Ugly

Within the depth-psychology corpus, 'ugly' operates not as a simple aesthetic category but as a psychologically charged term marking the threshold between pathology and transformation. Hillman stands as the pre-eminent theorist here, arguing in 'The Thought of the Heart' that depth psychology has paradoxically pursued an aesthetic project through the ugly: by scrutinizing the deformed and diseased, it inadvertently approaches the Neoplatonic vision from the reverse side, attempting to restore 'diseases back to the gods' and reclaim their sacred dimension from 'secular ugliness.' In 'Mythic Figures,' Hillman extends this axis to the political and cosmological, inverting Schumacher's dictum to declare 'huge is ugly,' linking monumental scale to psychic and civilizational devastation.
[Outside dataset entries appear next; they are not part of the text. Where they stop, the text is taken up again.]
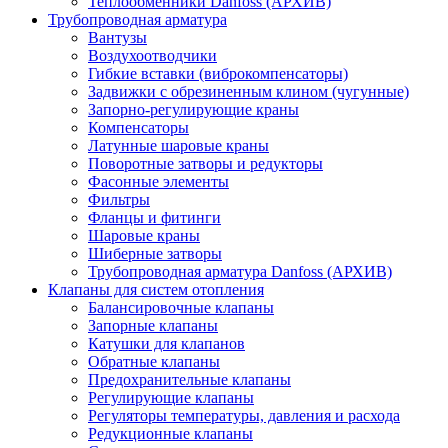
Теплообменники Danfoss (АРХИВ)
Трубопроводная арматура
Вантузы
Воздухоотводчики
Гибкие вставки (виброкомпенсаторы)
Задвижки с обрезиненным клином (чугунные)
Запорно-регулирующие краны
Компенсаторы
Латунные шаровые краны
Поворотные затворы и редукторы
Фасонные элементы
Фильтры
Фланцы и фитинги
Шаровые краны
Шиберные затворы
Трубопроводная арматура Danfoss (АРХИВ)
Клапаны для систем отопления
Балансировочные клапаны
Запорные клапаны
Катушки для клапанов
Обратные клапаны
Предохранительные клапаны
Регулирующие клапаны
Регуляторы температуры, давления и расхода
Редукционные клапаны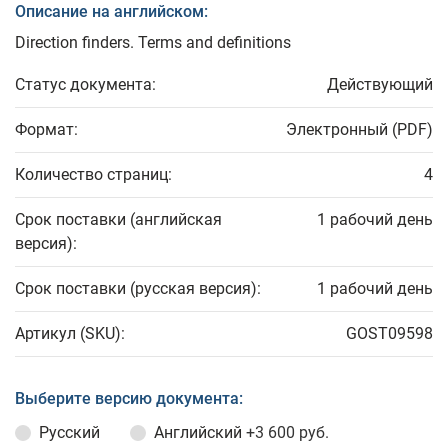
Описание на английском:
Direction finders. Terms and definitions
Статус документа:
Действующий
Формат:
Электронный (PDF)
Количество страниц:
4
Срок поставки (английская
1 рабочий день
версия):
Срок поставки (русская версия):
1 рабочий день
Артикул (SKU):
GOST09598
Выберите версию документа:
Русский
Английский
+3 600 руб.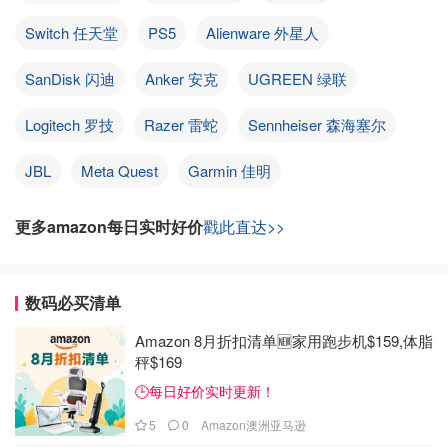
Switch 任天堂
PS5
Alienware 外星人
SanDisk 闪迪
Anker 安克
UGREEN 绿联
Logitech 罗技
Razer 雷蛇
Sennheiser 森海塞尔
JBL
Meta Quest
Garmin 佳明
更多amazon每日实时好价
戳此直达>>
数码必买清单
Amazon 8月折扣清单🆕家用跑步机$159,体脂
秤$169
🕒每日好价实时更新！
5
0
Amazon澳洲亚马逊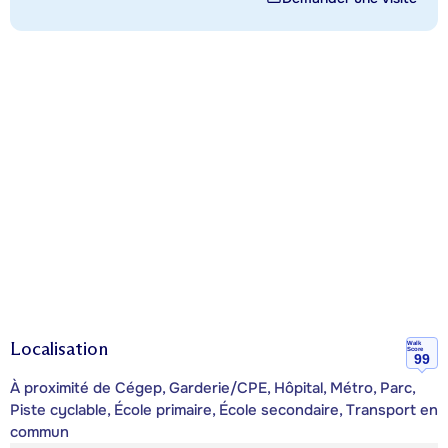
Localisation
Walk
Score
99
À proximité de Cégep, Garderie/CPE, Hôpital, Métro, Parc,
Piste cyclable, École primaire, École secondaire, Transport en
commun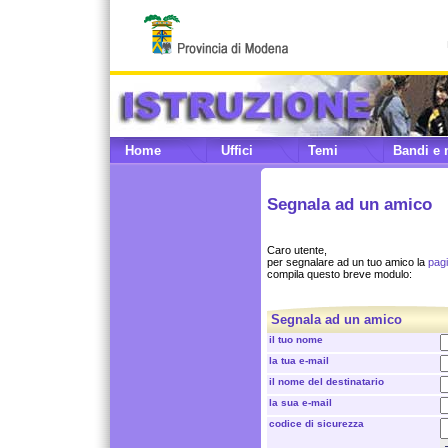
Home
Uffici
Temi
Bandi e 
Segnala ad un amico
Caro utente,
per segnalare ad un tuo amico la
pagi
compila questo breve modulo:
Segnala ad un amico
il tuo nome
la tua e-mail
il nome del destinatario
la sua e-mail
codice di sicurezza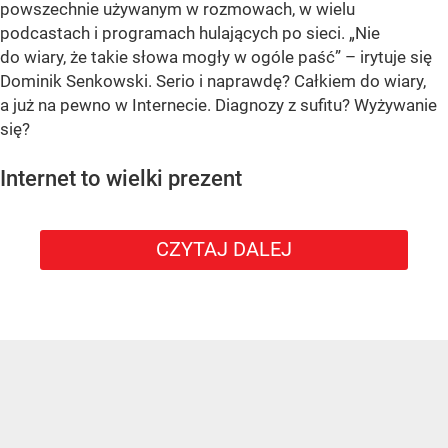
powszechnie używanym w rozmowach, w wielu
podcastach i programach hulających po sieci. „Nie
do wiary, że takie słowa mogły w ogóle paść” – irytuje się
Dominik Senkowski. Serio i naprawdę? Całkiem do wiary,
a już na pewno w Internecie. Diagnozy z sufitu? Wyżywanie
się?
Internet to wielki prezent
CZYTAJ DALEJ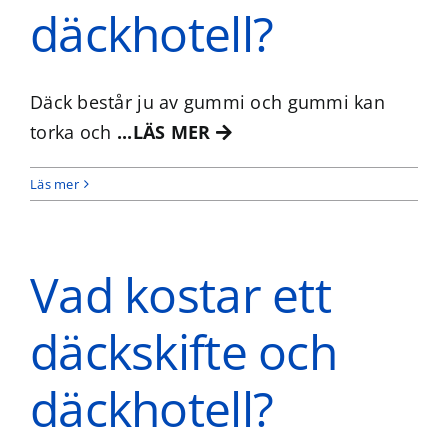
däckhotell?
Däck består ju av gummi och gummi kan
torka och
...LÄS MER
Läs mer
Vad kostar ett
däckskifte och
däckhotell?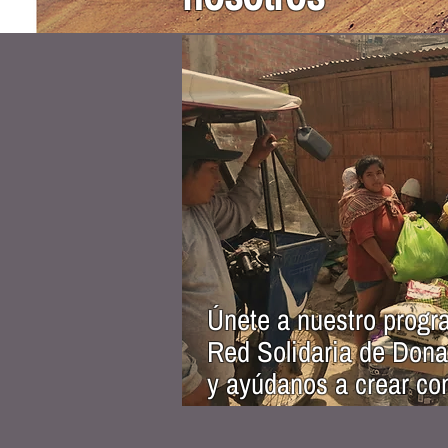
Únete a nuestro prog
Red Solidaria de Don
y ayúdanos a crear co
Jung's 'Sermones' position ugliness as one half of an irreducible pair of opposites—Beauty and Ugliness—essential to the Pleroma's differentiation, thereby giving it an ontological rather than merely evaluative status. Estés reads the ugly through the 'Ugly Duckling' mythos as a narrative of misrecognition: the truly wild, untamed soul is condemned by a domesticated collective before revealing its authentic nature. Von Franz connects ugliness to unredeemed unconscious contents that 'materialize in ugly impulses.' Zhuangzi's corpus complicates the picture further, presenting ugly figures—the disfigured Ai Taituo, the ugly woman—as repositories of inner virtue beyond conventional appearance. The term thus traverses aesthetics, ethics, ontology, and clinical practice throughout the library.

In the library

depth psychology has indeed been aesthetic, but in reverse... The attempt of archetypal psychology to revert the diseases back to the gods is at the same time an attempt to restore both gods and diseases from secular ugliness.

Hillman argues that archetypal psychology has pursued a reverse aesthetic, using ugliness as its primary theophany and thereby paradoxically approaching the Neoplatonic vision of beauty through pathology.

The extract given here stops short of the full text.